Why am I putting this information out for all to read? Because, throughout my life I’ve been very lucky despite my physical health issues. I’ve had access to amazing resources that have helped to decrease the emotional toll the physical pain has taken. The psychological impact of chronic pain cannot be understated. Negative emotions, including sadness & anxiety can aggravate the pain. Depression is common in chronic pain patients according to Roger Chou, MD, associate professor of medicine at Oregon Health & Science University in Portland and a leading expert on chronic pain. “If you had always been an active person and then you develop chronic pain, you very well may become depressed. People who think chronic pain is ‘all in the head’ are not being realistic.”
It’s the biggest blow to your ego when the mind tells you that you’re capable of one thing, but your body does not cooperate. For example, I’m mentally competent to work, however physically right now, it’s impossible for me. Another example is, I’d love to go on my honeymoon (the one my husband and I never took last year when we got married), but since that time I’ve been physically unable to do so. I have a million examples of situations like that, and if I think about them for too long I start to feel terrible. I’m only 29 years old, and have been battling with different levels of chronic pain since I took a fall down a flight of stairs when I was 14. I had no idea it was the beginning of major pain problems which would affect all aspects of my life. Fortunately, I’ve always had the insurance to be treated medically, and during my undergrad I recognized the importance of being treated emotionally. For years I assumed I needed to “tough it out”, and until the last couple of years was satisfied with a team of doctors that didn’t treat my condition aggressively. As soon as I educated myself more on the condition I was facing, I began to make many changes that positively impacted my physical & emotional well-being.

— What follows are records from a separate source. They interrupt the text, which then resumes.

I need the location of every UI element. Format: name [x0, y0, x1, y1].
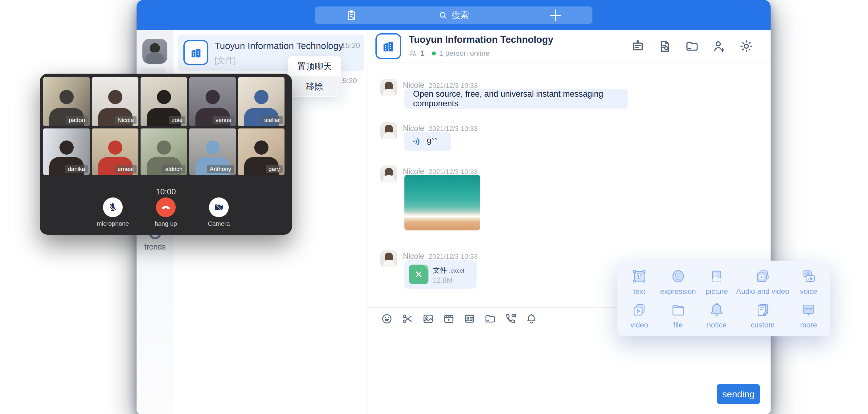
online-status: 1 person online	[439, 49, 490, 58]
conversation-time: 15:20	[338, 76, 357, 85]
panel-item-text[interactable]: text	[620, 265, 659, 298]
call-timer: 10:00	[40, 187, 292, 196]
sidebar-placeholder	[141, 68, 166, 73]
menu-item-remove[interactable]: 移除	[288, 76, 341, 96]
avatar[interactable]	[380, 250, 397, 267]
panel-item-file[interactable]: file	[659, 298, 698, 332]
message-time: 2021/12/3 10:33	[429, 253, 477, 260]
folder-icon[interactable]	[484, 313, 496, 325]
video-call-icon[interactable]	[505, 313, 517, 325]
expression-icon	[670, 268, 686, 285]
sender-name: Nicole	[403, 81, 424, 89]
top-bar: 搜索	[136, 0, 771, 30]
participant-tile[interactable]: patton	[43, 77, 90, 126]
participant-tile[interactable]: aldrich	[141, 128, 187, 175]
menu-item-pin-chat[interactable]: 置顶聊天	[288, 56, 341, 76]
panel-item-more[interactable]: more	[789, 298, 828, 332]
clapper-icon[interactable]	[443, 313, 455, 325]
sender-name: Nicole	[403, 167, 424, 176]
folder-icon[interactable]	[685, 39, 699, 53]
participant-tile[interactable]: Anthony	[189, 128, 236, 175]
participant-tile[interactable]: Nicole	[92, 77, 138, 126]
participant-tile[interactable]: danika	[43, 128, 90, 175]
avatar[interactable]	[380, 122, 397, 139]
search-placeholder: 搜索	[451, 9, 469, 22]
microphone-button[interactable]: microphone	[95, 197, 131, 227]
conversation-last-message: [文件]	[215, 55, 236, 66]
message-header: Nicole2021/12/3 10:33	[403, 252, 478, 261]
camera-muted-icon	[214, 202, 224, 213]
panel-item-voice[interactable]: voice	[789, 265, 828, 298]
voice-icon	[800, 268, 817, 285]
text-message-bubble[interactable]: Open source, free, and universal instant…	[404, 89, 628, 109]
excel-file-icon: ✕	[409, 264, 429, 284]
search-bar[interactable]: 搜索	[315, 6, 592, 24]
text-icon	[631, 268, 648, 285]
announcement-board-icon[interactable]	[631, 39, 645, 53]
mic-muted-icon	[107, 202, 118, 213]
file-size: 12.8M	[433, 276, 453, 285]
search-icon	[438, 10, 448, 20]
hang-up-button[interactable]: hang up	[148, 197, 184, 227]
conversation-time: 15:20	[342, 41, 360, 50]
voice-duration: 9``	[427, 137, 437, 147]
audio-video-icon	[754, 268, 771, 285]
members-icon	[409, 49, 417, 58]
conversation-context-menu: 置顶聊天 移除	[288, 56, 341, 97]
participant-tile[interactable]: gary	[238, 128, 284, 175]
panel-item-picture[interactable]: picture	[697, 265, 736, 298]
image-message-beach[interactable]	[404, 174, 480, 230]
conversation-title: Tuoyun Information Technology	[215, 41, 343, 51]
image-icon[interactable]	[422, 313, 434, 325]
more-icon	[800, 301, 817, 318]
sender-name: Nicole	[403, 124, 424, 132]
message-type-panel: text expression picture Audio and video	[617, 261, 830, 337]
search-history-icon[interactable]	[658, 39, 672, 53]
send-button[interactable]: sending	[717, 384, 760, 404]
panel-item-audio-video[interactable]: Audio and video	[736, 265, 789, 298]
scissors-icon[interactable]	[402, 313, 413, 325]
panel-item-custom[interactable]: custom	[736, 298, 789, 332]
group-building-icon	[375, 33, 401, 59]
message-header: Nicole2021/12/3 10:33	[403, 124, 478, 133]
file-icon	[670, 301, 686, 318]
chat-subline: 1 1 person online	[409, 49, 490, 58]
participant-tile[interactable]: venus	[189, 77, 236, 126]
chat-header: Tuoyun Information Technology 1 1 person…	[367, 30, 771, 63]
sender-name: Nicole	[403, 252, 424, 260]
my-avatar[interactable]	[143, 39, 167, 64]
panel-item-expression[interactable]: expression	[659, 265, 698, 298]
gear-icon[interactable]	[739, 39, 753, 53]
panel-item-video[interactable]: video	[620, 298, 659, 332]
participant-tile[interactable]: stellar	[238, 77, 284, 126]
group-building-icon	[183, 40, 208, 65]
message-time: 2021/12/3 10:33	[429, 82, 477, 89]
file-ext: .excel	[449, 267, 464, 274]
participant-tile[interactable]: zoie	[141, 77, 187, 126]
voice-wave-icon	[412, 136, 422, 147]
voice-message-bubble[interactable]: 9``	[404, 132, 451, 151]
participant-grid: patton Nicole zoie venus stellar danika …	[43, 77, 284, 175]
add-member-icon[interactable]	[712, 39, 726, 53]
member-count: 1	[421, 49, 425, 58]
bell-icon[interactable]	[526, 313, 537, 325]
participant-tile[interactable]: ernest	[92, 128, 138, 175]
avatar[interactable]	[380, 165, 397, 182]
avatar[interactable]	[380, 79, 397, 96]
message-list: Nicole2021/12/3 10:33 Open source, free,…	[367, 64, 771, 414]
chat-panel: Tuoyun Information Technology 1 1 person…	[367, 30, 771, 414]
emoji-icon[interactable]	[381, 313, 393, 325]
camera-button[interactable]: Camera	[201, 197, 237, 227]
online-dot	[432, 52, 436, 56]
message-text: Open source, free, and universal instant…	[413, 89, 620, 108]
message-time: 2021/12/3 10:33	[429, 125, 477, 132]
panel-item-notice[interactable]: notice	[697, 298, 736, 332]
picture-icon	[708, 268, 725, 285]
file-message-bubble[interactable]: ✕ 文件 .excel 12.8M	[404, 260, 476, 289]
video-call-overlay: patton Nicole zoie venus stellar danika …	[40, 74, 292, 235]
file-name: 文件	[433, 266, 447, 274]
id-card-icon[interactable]	[464, 313, 475, 325]
hang-up-icon	[160, 201, 172, 213]
plus-icon[interactable]	[549, 9, 562, 21]
notice-bell-icon	[708, 301, 725, 318]
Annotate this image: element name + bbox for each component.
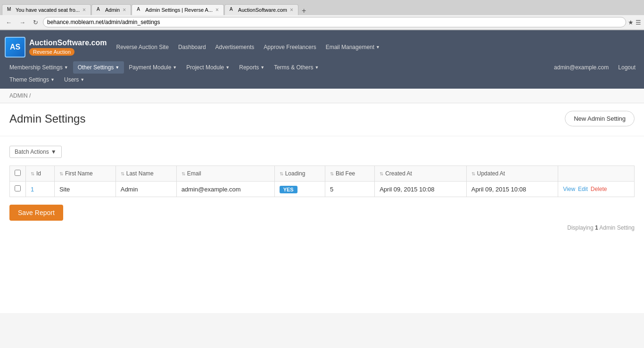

My education and occupational background is in applied psychology, which is the use of psychological principles to overcome problems in real life situations. That’s why I have set up this site “Plugging Into Life”. It will serve as a hub for all the resources I’ve collected along my chronic pain travels that have helped me to function better and improve the quality of my life. My ultimate goal is to educate other sufferers (and the important people in their lives) on things that can be done to take the pain they are feeling (emotional, physical, or spiritual) and provide some relief. The fact that there is only treatment and no cure for the pain conditions I listed above causes great distress. Just image feeling “this may be how the rest of my life is spent: trapped with pain.”
I’m here to say, you don’t HAVE to feel that way. It takes a cognitive shift to change the way you think about your pain, but it can be done. Chronic pain is draining on many levels, so “plug yourself in” using these resources and recharge yourself. This site will offer weekly blog posts, podcasts with great guest interviews, a plethora of resources & contacts to help provide you comfort in a time when that means the difference between functioning and not.